#### WORK REQUIRED
When you reach the line with "You are a GUI agent. The screenshot is 1136×1967." in the listing below, transcribe it and each line after it up to and including the line with "manelikeme@Gmail.com (957, 1746)", exactly and with nothing else.

PROVIDED RECORDS below:

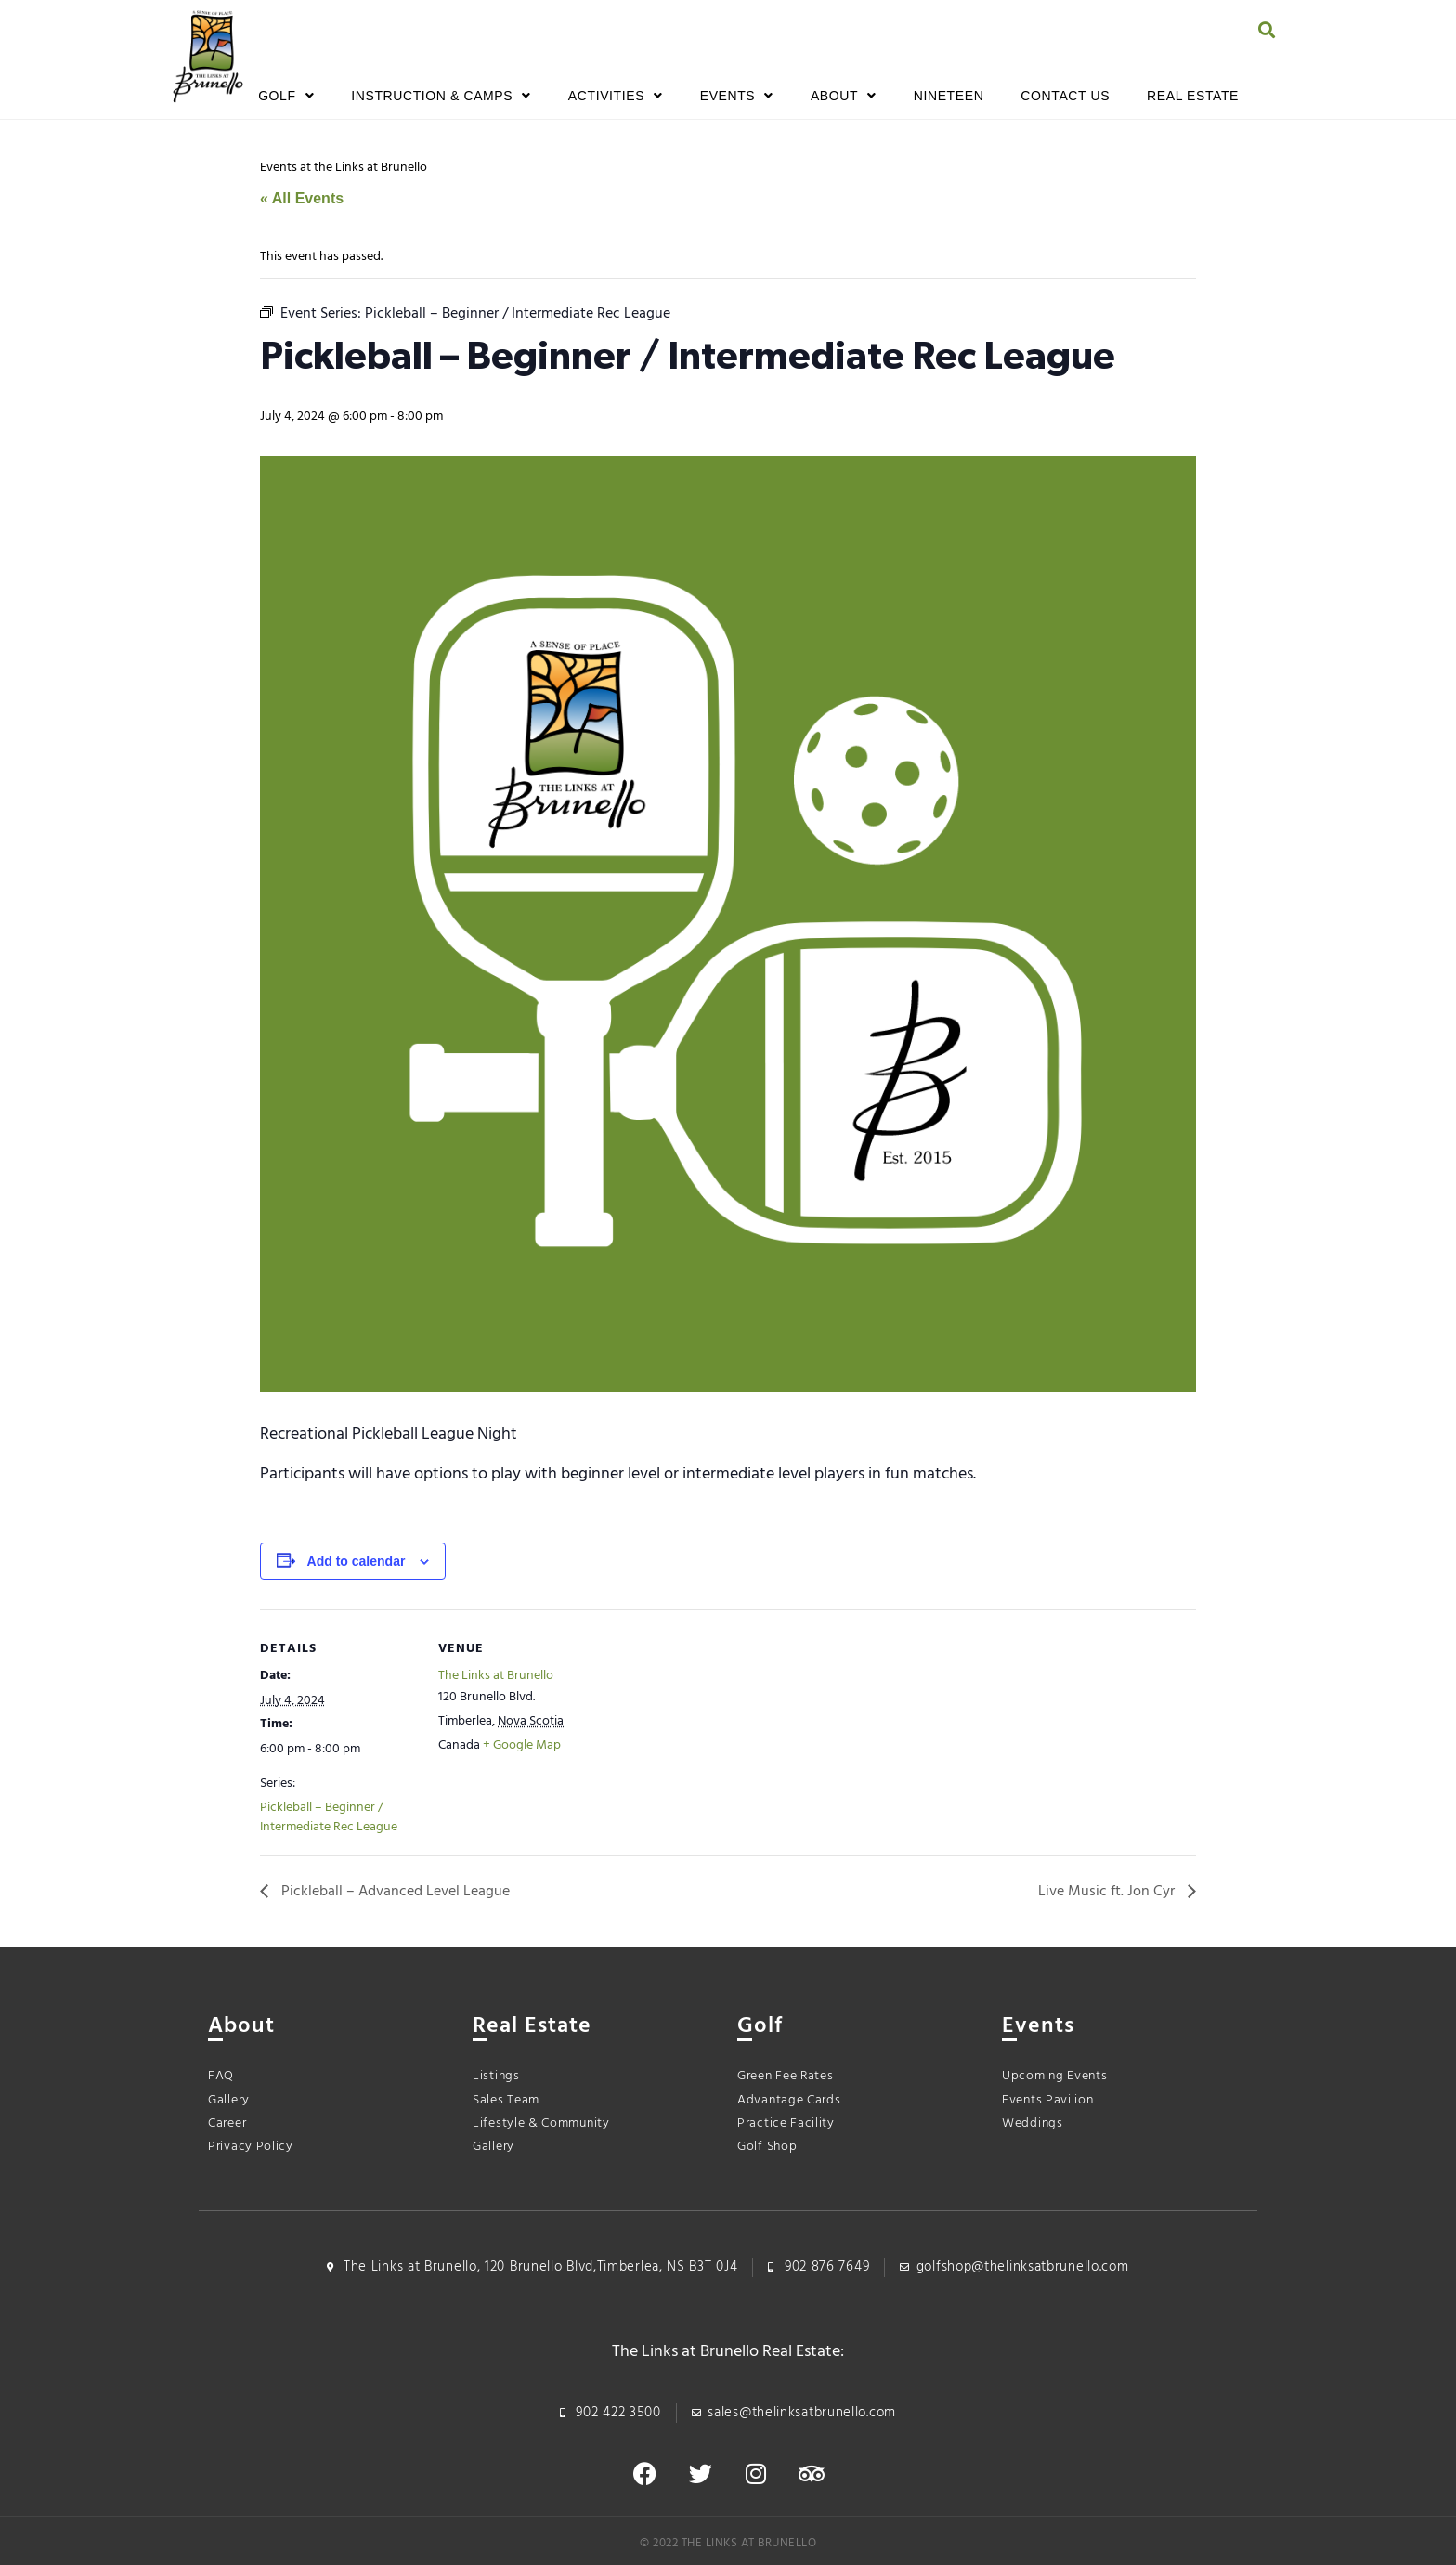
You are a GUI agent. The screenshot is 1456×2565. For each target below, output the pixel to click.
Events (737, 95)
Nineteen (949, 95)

End of PROVIDED RECORDS.
PROVIDED RECORDS below:

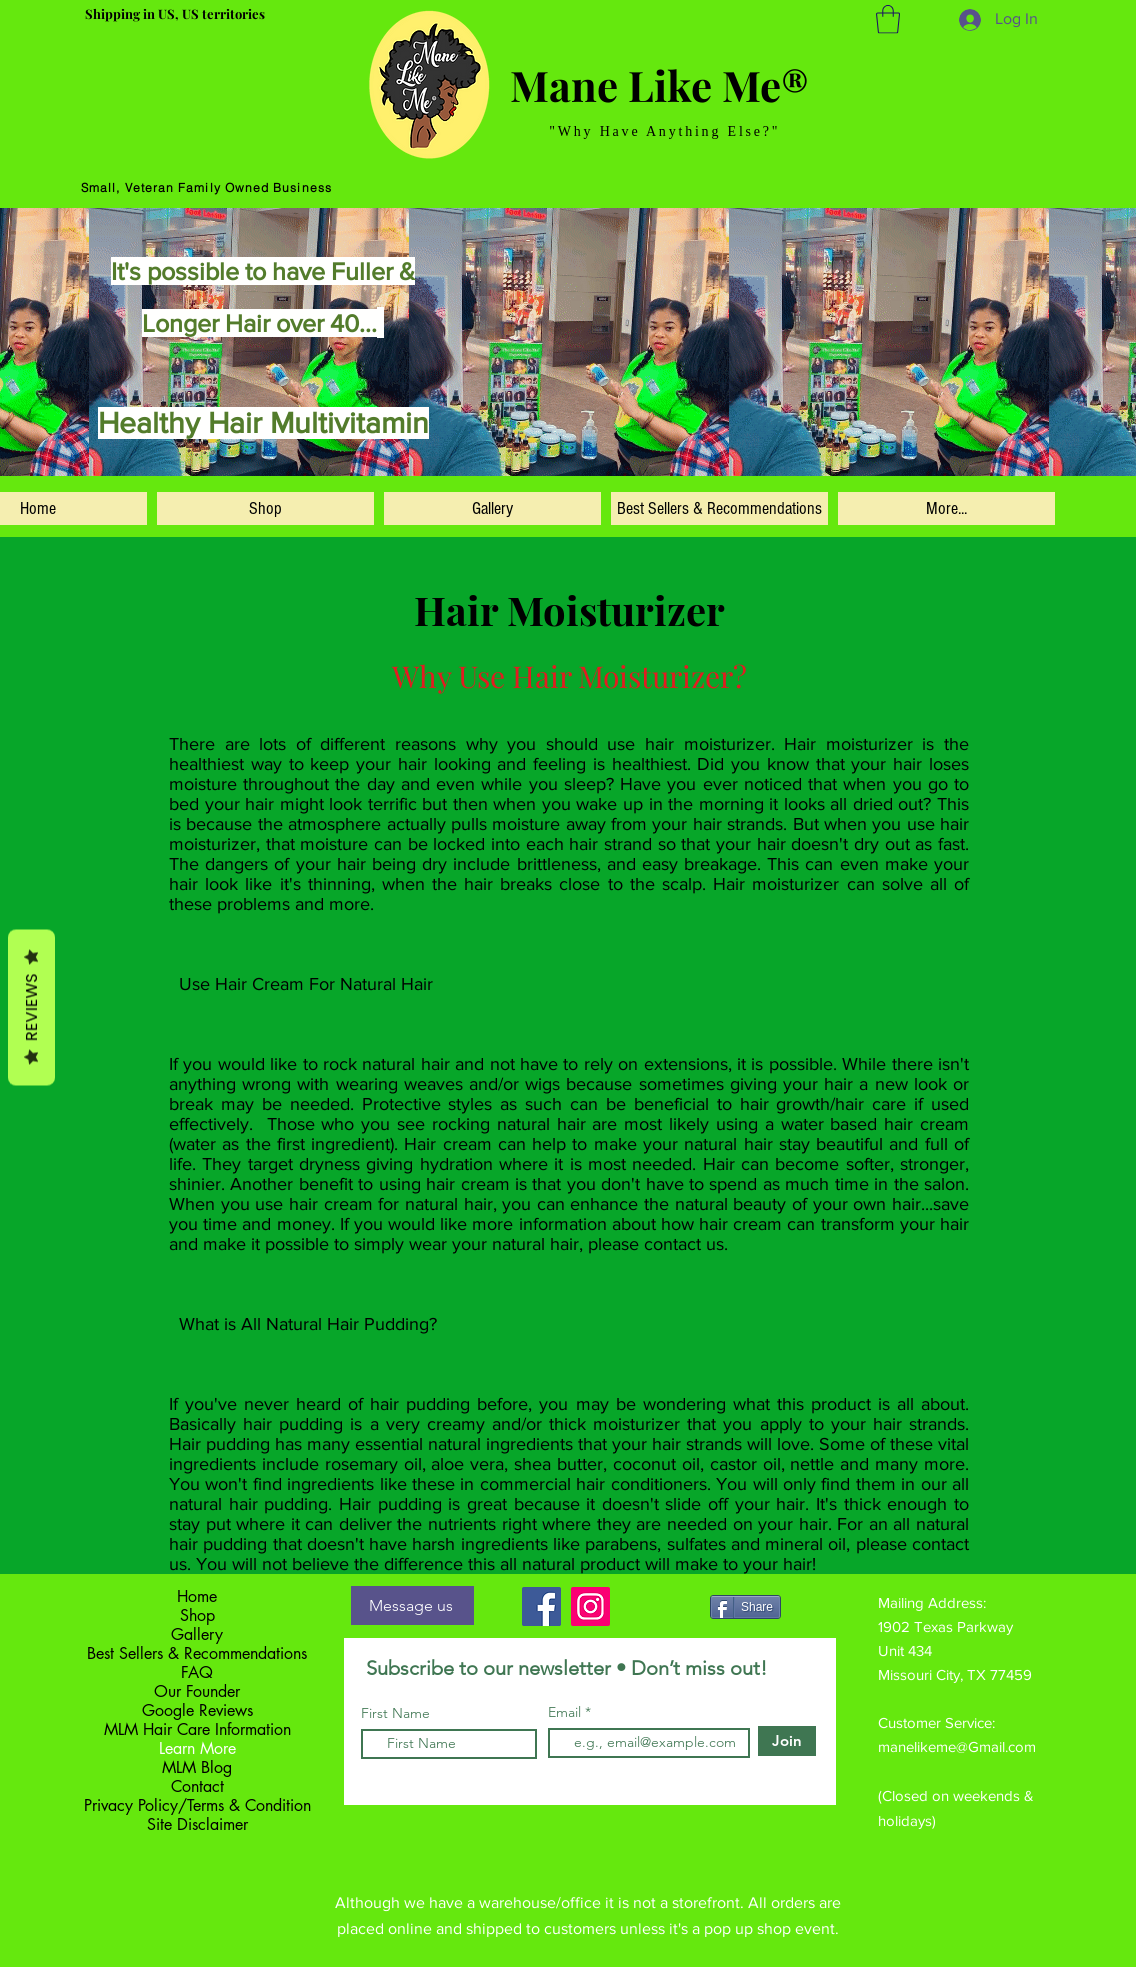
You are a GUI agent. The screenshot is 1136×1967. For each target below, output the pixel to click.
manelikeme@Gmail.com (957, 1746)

End of PROVIDED RECORDS.

#### OUTPUT FOR THIS EXERCISE
You are a GUI agent. The screenshot is 1136×1967. For each target below, output the pixel to click.
manelikeme@Gmail.com (957, 1746)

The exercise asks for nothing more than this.